Re: Detecting Systemd crash

František Šumšal <frantisek@xxxxxxxxx> · Mon, 5 Feb 2024 12:43:14 +0100

On 2/3/24 16:55, Álvaro Cebrián Juan wrote:
Great question!

I am very interested in detecting systemd crashes too since I have experienced them recently and have been asked to come up with a solution to react when a PID1 crash happens.
In fact, in my recent experiences, a journald crash was enough to render the system into an unreliable/degraded state in which some top-level applications worked while others didn't.
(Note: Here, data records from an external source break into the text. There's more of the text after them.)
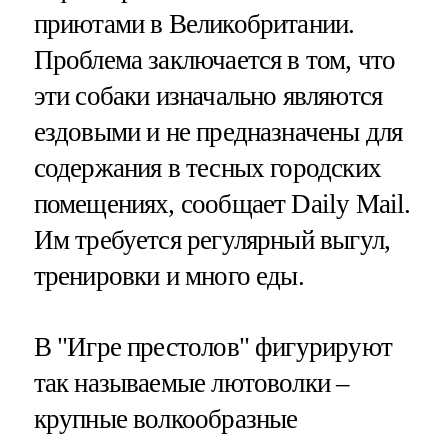
приютами в Великобритании.
Проблема заключается в том, что
эти собаки изначально являются
ездовыми и не предназначены для
содержания в тесных городских
помещениях, сообщает Daily Mail.
Им требуется регулярный выгул,
тренировки и много еды.
В "Игре престолов" фигурируют
так называемые лютоволки –
крупные волкообразные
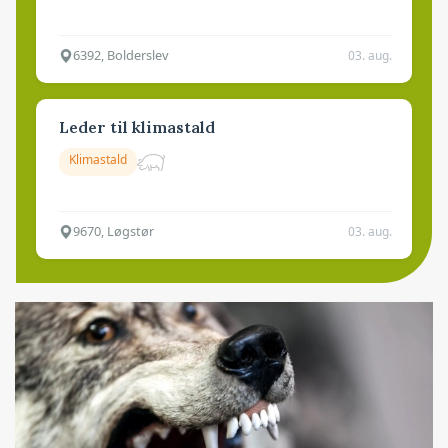
6392, Bolderslev
03. aug.
Leder til klimastald
Klimastald
9670, Løgstør
03. aug.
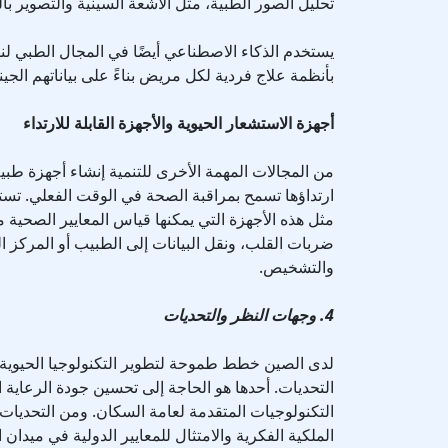
تحليل الصور الطبية، مثل الأشعة السينية والتصوير با
يستخدم الذكاء الاصطناعي أيضًا في المجال الطبي 
بأنظمة علاج فردية لكل مريض بناءً على بياناتهم الجيني
أجهزة الاستشعار الحيوية والأجهزة القابلة للارتداء
من المجالات المهمة الأخرى للتنمية إنشاء أجهزة ط
ارتداؤها تسمح بمراقبة الصحة في الوقت الفعلي. تس
مثل هذه الأجهزة التي يمكنها قياس المعايير الصحي
ضربات القلب، ونقل البيانات إلى الطبيب أو المركز ا
والتشخيص.
4. وجهات النظر والتحديات
لدى الصين خطط طموحة لتطوير التكنولوجيا الحيوية و
التحديات. أحدها هو الحاجة إلى تحسين جودة الرعاية
التكنولوجيات المتقدمة لعامة السكان. ومن التحديات 
الملكية الفكرية والامتثال للمعايير الدولية في ميدان ال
So adding to David's 1st question, I need to detect systemd and journald crashes and then trigger a `systemctl reboot --force --force` command

You can tell systemd to do just that, by setting CrashReboot=yes in system.conf [0][1]. It defaults to 'no' to avoid reboot loops.

[0] https://www.freedesktop.org/software/systemd/man/latest/systemd-system.conf.html#LogColor=
[1] https://www.freedesktop.org/software/systemd/man/latest/systemd.html#systemd.crash_reboot

I have also read that Linux Magic System Request Key (SysRq) can help in such scenarios but I don't know how they work.
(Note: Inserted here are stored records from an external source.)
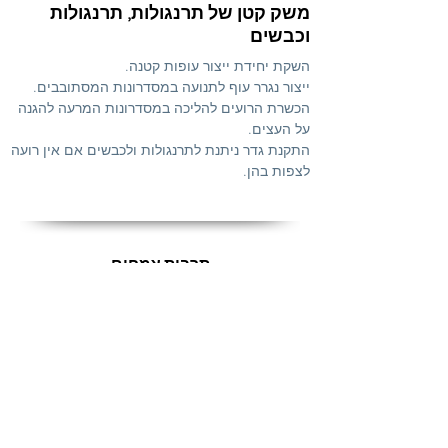
משק קטן של תרנגולות, תרנגולות
וכבשים
השקת יחידת ייצור עופות קטנה.
ייצור נגרר עוף לתנועה במסדרונות המסתובבים.
הכשרת הרועים להליכה במסדרונות המרעה להגנה
על העצים.
התקנת גדר ניתנת לתרנגולות ולכבשים אם אין רועה
לצפות בהן.
תרבות צמחים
Any help would be very appreciated.
Thank you.

Some related links:
https://news.ycombinator.com/item?id=19023695 <https://news.ycombinator.com/item?id=19023695>
https://news.ycombinator.com/item?id=36873927 <https://news.ycombinator.com/item?id=36873927>
https://www.kernel.org/doc/html/latest/admin-guide/sysrq.html <https://www.kernel.org/doc/html/latest/admin-guide/sysrq.html>

El sáb, 3 feb 2024 a las 16:14, David Timber (<dxdt@xxxxxxxxxxxx <mailto:dxdt@xxxxxxxxxxxx>>) escribió:

    Systemd crashed on me the other day. I was writing up some Systemd units
    and testing them out by daemon-reload every time I wanted to test them
    out. Not the best way to go on about, I know. My bad abusing Systemd to
    the point of crashing. Perhaps it was just a bit flip that caused this.
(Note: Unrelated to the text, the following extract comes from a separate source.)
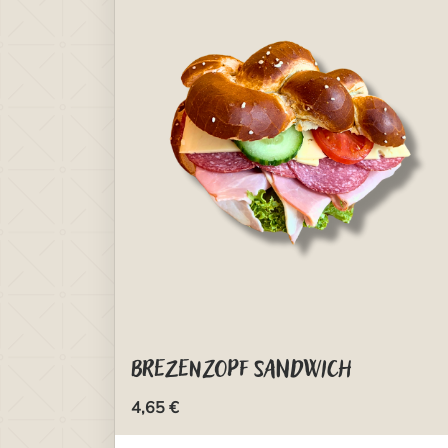
Brezenzopf Sandwich
4,65 €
         systemd[2368]: Assertion 'path_is_absolute(p)' failed at
         src/basic/chase.c:628, function chase(). Aborting.
         systemd[1]: Assertion 'path_is_absolute(p)' failed at
         src/basic/chase.c:628, function chase(). Aborting.
         systemd[1]: Caught <ABRT> from our own process.
         systemd-coredump[32497]: Due to PID 1 having crashed coredump
         collection will now be turned off.
         systemd-coredump[32497]: [🡕] Process 32496 (systemd) of user 0
         dumped core.
         systemd[1]: Caught <ABRT>, dumped core as pid 32496.
         systemd[1]: Freezing execution.

         ...

         systemd-journald[871]: Failed to send stream file descriptor to
         service manager: Transport endpoint is not connected

    I didn't even bother trying producing stack trace. I can get on that if
    anyone wants it. My machine started doing some weird things like Firefox
    not being able to do Ajax properly whilst being able to go to a new
    page, Chromium not being able to create a new tab whilst all the text
    editors worked just fine, all the systemctl commands timing out. So
    basically, I was using Linux without fork(). Anyway.
    Well, I think any software can crash for any reason whatsoever. The
    problem with Systemd I realised from this incident is that I had no way
    of knowing that Systemd had crashed until I opened up the journal and
    kernel logs and saw that Systemd had crashed some time ago. In this
    particular incident, Systemd caught the signal and decided to just
    freeze. No idea why you'd want that because if it had just crashed, the
    kernel would have just panicked and I would have realised something went
    wrong.

    1: So I decided that I need a some sort of "watchdog" that warns me when
    something like this happens. Using dbus to poll the status of the
    Systemd process, it could be a GUI app running under a seat, just a
    daemon that writes a warning message using `wall` or just send mail
    using a primed up MUA process. I wonder if someone already had the same
    idea and went on to make one.

    2: How do I get Systemd to freeze to test such program? I mean, if I
    kill Systemd, the kernel would crash so I have to somehow tell Systemd
    to freeze?